It's too early to tell whether the injured players will return to their previous form. There's also the issue of finances and some tough decisions the Vikings will have to make in the offseason.

Before his neck injury, Hunter outplayed his contract. It's unlikely he has the leverage to garner a lucrative extension to make him one of the game's highest paid pass-rushers, but who's to say he'll want to remain in Minnesota or demand a trade?

And if the Vikings decide they like Eric Wilson as their No. 2 linebacker, how might the trade market look for Barr coming off injury? Since Minnesota can't afford to pay three linebackers, and Barr has a $15.5 million cap hit in 2021, a restructure seems inevitable if Barr is to stay with the Vikings next season.

Minnesota is in line for the 13th pick in the NFL draft. Defensive line, notably a defensive tackle, is a major need. If Pierce, who signed a three-year deal in March, returns from his opt-out season, drafting a 3-technique to replace Jaleel Johnson, who generated six total pressures, should be the top priority.

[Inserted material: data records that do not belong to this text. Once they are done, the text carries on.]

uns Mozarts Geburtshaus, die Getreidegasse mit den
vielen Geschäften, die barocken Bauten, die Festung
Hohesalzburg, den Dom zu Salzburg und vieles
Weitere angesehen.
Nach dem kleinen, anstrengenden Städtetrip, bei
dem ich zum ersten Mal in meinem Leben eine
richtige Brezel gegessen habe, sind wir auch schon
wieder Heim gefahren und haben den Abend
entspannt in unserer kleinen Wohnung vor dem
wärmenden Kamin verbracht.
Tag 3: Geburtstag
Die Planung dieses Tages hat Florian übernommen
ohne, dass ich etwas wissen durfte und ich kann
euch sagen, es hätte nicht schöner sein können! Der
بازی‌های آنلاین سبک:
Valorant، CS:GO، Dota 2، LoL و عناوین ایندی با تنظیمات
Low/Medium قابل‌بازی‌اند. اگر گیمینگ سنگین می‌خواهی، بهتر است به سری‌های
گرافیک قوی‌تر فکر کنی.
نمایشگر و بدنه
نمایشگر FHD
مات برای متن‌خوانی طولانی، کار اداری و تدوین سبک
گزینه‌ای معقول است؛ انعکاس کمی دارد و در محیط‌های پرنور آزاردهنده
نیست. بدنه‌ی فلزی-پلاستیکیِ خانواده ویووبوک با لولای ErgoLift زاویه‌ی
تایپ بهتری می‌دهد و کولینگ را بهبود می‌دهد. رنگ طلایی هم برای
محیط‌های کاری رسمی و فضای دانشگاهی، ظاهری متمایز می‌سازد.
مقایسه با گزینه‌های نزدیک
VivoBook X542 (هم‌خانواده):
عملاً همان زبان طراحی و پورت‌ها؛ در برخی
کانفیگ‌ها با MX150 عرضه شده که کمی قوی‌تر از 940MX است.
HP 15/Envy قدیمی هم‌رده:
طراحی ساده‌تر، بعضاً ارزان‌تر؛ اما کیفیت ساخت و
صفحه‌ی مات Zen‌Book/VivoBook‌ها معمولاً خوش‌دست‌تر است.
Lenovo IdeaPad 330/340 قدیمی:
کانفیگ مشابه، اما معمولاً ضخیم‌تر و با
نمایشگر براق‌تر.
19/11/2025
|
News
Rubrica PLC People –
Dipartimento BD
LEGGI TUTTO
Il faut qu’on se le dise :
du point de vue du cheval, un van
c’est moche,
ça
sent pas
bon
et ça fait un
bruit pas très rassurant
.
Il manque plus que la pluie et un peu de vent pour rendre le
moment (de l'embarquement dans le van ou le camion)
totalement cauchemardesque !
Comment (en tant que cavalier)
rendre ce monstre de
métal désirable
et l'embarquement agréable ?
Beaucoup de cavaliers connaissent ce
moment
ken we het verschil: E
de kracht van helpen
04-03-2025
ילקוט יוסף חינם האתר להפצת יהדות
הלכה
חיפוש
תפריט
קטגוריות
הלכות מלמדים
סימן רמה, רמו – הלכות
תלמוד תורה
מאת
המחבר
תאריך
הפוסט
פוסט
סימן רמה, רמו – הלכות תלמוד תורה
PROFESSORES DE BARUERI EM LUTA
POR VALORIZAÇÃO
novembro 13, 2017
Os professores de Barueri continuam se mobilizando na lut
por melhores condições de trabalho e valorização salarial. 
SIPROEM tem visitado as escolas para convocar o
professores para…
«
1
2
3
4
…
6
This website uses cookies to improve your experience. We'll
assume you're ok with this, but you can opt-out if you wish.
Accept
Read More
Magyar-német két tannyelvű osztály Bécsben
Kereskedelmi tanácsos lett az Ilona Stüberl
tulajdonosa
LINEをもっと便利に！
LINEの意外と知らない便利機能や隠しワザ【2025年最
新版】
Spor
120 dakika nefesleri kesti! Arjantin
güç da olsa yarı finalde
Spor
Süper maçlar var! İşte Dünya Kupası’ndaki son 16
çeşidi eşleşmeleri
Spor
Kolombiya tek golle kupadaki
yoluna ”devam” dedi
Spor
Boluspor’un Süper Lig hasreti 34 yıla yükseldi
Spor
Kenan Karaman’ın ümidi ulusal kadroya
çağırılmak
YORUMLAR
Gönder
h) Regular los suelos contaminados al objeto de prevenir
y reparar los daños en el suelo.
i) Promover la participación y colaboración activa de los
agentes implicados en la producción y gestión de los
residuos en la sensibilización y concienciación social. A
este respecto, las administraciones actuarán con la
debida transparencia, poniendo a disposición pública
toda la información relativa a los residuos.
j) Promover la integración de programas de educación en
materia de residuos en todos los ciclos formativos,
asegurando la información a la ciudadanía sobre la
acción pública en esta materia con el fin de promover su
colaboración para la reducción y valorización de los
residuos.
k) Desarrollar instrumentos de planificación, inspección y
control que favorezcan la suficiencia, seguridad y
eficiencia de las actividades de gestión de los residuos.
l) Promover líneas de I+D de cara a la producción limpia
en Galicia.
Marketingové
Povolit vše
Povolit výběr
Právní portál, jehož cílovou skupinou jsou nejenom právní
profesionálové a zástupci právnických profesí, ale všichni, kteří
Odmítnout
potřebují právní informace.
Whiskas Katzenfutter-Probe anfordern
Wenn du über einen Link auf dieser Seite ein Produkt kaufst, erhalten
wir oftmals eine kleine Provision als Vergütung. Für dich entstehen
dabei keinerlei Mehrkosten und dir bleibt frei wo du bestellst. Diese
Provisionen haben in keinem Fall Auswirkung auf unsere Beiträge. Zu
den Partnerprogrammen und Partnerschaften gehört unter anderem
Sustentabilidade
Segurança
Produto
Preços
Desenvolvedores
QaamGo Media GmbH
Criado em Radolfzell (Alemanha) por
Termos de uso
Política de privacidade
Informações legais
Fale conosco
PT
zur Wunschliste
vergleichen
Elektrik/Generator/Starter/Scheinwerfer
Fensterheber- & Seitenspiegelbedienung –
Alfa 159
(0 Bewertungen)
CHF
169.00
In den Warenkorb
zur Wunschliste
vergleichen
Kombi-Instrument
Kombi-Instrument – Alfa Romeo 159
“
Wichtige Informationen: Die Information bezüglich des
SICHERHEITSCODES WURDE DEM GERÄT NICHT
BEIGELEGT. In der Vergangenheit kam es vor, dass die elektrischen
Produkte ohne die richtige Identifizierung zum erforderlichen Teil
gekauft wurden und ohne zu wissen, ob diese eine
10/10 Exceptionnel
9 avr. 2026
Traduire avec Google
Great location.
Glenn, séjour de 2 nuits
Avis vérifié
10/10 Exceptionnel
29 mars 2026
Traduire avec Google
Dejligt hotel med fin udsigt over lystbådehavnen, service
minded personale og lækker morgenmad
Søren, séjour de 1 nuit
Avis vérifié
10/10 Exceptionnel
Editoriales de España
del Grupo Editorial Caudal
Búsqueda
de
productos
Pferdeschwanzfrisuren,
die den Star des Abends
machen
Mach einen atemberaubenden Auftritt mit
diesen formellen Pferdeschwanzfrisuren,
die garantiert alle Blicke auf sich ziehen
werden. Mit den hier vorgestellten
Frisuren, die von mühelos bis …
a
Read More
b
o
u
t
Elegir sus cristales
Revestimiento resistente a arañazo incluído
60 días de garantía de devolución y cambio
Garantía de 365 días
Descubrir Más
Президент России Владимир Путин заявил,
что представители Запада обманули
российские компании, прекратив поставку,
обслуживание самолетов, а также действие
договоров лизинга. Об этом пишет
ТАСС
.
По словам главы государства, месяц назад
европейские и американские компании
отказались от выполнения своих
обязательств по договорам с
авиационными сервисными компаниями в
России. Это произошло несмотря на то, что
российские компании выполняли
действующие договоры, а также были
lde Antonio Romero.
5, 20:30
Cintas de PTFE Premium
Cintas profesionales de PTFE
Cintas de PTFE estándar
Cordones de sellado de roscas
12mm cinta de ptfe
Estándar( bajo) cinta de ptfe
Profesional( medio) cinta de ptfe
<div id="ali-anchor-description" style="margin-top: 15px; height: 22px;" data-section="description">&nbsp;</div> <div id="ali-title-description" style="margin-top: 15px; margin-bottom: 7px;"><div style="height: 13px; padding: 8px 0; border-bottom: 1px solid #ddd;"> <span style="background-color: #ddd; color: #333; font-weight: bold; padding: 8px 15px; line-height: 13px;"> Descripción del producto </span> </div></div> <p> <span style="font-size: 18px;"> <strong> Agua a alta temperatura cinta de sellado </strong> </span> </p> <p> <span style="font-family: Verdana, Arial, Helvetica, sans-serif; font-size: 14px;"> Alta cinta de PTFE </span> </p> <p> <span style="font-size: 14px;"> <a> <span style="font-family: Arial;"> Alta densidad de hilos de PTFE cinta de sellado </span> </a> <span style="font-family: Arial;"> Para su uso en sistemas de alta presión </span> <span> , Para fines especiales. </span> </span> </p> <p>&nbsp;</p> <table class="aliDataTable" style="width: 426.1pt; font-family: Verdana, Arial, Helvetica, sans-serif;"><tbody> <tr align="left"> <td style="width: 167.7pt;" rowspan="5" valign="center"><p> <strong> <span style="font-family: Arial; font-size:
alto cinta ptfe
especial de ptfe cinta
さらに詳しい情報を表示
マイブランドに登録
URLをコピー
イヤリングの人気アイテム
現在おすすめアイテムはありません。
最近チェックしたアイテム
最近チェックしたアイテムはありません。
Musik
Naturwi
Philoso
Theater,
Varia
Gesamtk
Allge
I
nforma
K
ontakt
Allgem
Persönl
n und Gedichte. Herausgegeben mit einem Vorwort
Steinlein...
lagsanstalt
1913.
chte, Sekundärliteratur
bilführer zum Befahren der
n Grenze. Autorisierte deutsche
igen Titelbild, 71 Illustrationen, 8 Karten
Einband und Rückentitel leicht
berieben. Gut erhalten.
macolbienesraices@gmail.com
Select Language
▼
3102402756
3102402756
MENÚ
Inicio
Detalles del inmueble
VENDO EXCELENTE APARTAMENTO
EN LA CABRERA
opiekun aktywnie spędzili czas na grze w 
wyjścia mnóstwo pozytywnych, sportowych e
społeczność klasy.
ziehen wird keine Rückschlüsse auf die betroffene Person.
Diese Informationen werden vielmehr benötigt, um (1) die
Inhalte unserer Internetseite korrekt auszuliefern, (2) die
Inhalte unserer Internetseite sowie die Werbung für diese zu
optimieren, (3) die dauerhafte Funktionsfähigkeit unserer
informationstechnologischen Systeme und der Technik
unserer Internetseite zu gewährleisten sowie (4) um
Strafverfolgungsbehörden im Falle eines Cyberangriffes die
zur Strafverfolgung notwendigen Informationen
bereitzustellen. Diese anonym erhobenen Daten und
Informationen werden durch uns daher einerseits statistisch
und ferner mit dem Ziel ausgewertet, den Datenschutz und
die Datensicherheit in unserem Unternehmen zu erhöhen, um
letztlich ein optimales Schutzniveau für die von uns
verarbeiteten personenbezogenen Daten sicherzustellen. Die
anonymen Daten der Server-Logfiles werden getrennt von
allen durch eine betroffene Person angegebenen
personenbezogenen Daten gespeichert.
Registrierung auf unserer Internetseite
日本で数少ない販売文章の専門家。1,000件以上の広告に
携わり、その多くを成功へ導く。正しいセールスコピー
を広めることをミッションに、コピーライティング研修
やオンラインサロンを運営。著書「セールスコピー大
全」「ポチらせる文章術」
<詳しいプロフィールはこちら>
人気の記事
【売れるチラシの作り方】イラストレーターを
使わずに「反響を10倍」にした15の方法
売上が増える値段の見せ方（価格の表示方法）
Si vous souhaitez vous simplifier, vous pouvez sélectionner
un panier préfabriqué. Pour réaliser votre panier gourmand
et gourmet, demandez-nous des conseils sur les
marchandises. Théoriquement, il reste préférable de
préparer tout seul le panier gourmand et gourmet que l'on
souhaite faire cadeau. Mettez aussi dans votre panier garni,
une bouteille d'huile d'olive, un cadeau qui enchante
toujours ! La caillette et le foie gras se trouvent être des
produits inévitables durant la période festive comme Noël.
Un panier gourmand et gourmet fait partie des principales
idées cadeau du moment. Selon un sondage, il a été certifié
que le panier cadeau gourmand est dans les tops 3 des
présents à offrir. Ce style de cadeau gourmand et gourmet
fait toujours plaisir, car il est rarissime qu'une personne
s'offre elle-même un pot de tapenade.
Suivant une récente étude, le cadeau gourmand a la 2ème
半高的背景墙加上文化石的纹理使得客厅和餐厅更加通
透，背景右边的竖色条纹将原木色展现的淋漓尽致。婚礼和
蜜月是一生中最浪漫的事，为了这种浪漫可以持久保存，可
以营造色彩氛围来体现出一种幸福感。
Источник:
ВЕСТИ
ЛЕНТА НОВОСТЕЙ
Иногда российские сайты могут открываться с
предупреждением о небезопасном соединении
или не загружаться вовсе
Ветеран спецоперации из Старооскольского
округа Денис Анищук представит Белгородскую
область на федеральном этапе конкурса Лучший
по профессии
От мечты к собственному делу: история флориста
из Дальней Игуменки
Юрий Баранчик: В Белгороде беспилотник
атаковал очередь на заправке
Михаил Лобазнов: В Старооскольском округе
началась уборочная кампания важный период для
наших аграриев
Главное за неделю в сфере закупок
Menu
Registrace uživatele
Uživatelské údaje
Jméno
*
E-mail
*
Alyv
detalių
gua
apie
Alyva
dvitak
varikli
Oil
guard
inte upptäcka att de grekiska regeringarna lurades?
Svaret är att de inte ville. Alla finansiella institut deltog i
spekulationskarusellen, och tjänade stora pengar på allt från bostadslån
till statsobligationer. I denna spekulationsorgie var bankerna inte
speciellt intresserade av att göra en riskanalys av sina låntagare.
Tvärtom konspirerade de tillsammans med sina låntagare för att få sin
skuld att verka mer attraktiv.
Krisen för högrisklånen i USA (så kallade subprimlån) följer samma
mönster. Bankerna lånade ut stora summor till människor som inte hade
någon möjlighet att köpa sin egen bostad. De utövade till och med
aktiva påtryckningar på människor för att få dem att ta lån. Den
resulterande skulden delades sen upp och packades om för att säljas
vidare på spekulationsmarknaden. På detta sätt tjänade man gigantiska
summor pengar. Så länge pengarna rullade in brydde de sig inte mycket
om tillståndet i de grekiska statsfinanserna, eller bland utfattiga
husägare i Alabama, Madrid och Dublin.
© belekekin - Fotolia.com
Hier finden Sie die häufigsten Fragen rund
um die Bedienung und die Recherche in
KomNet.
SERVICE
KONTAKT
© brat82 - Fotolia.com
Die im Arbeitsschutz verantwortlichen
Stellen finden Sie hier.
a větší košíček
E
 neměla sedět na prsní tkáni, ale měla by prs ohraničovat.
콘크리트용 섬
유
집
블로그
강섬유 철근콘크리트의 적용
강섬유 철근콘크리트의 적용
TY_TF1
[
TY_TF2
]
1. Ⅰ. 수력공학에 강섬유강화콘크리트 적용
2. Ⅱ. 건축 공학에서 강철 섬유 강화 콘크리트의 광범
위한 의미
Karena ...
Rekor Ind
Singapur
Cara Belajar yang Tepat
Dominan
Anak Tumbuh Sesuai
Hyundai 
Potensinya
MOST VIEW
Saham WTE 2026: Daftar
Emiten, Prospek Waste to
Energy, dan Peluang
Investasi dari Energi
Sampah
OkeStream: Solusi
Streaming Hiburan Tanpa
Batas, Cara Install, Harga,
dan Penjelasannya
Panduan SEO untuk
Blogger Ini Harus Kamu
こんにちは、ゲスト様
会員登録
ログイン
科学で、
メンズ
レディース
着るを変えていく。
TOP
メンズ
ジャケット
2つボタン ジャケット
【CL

Defense can and should be the focus on the first two nights of the draft. Minnesota needs a force opposite Hunter (assuming he comes back) at defensive end. That's why the Vikings traded for Yannick Ngakoue earlier this season as a complementary piece. Though that experiment failed and they traded him to the Baltimore Ravens, the Vikings have a chance to get it right in the draft or free agency. Cornerback and safety also are necessary additions.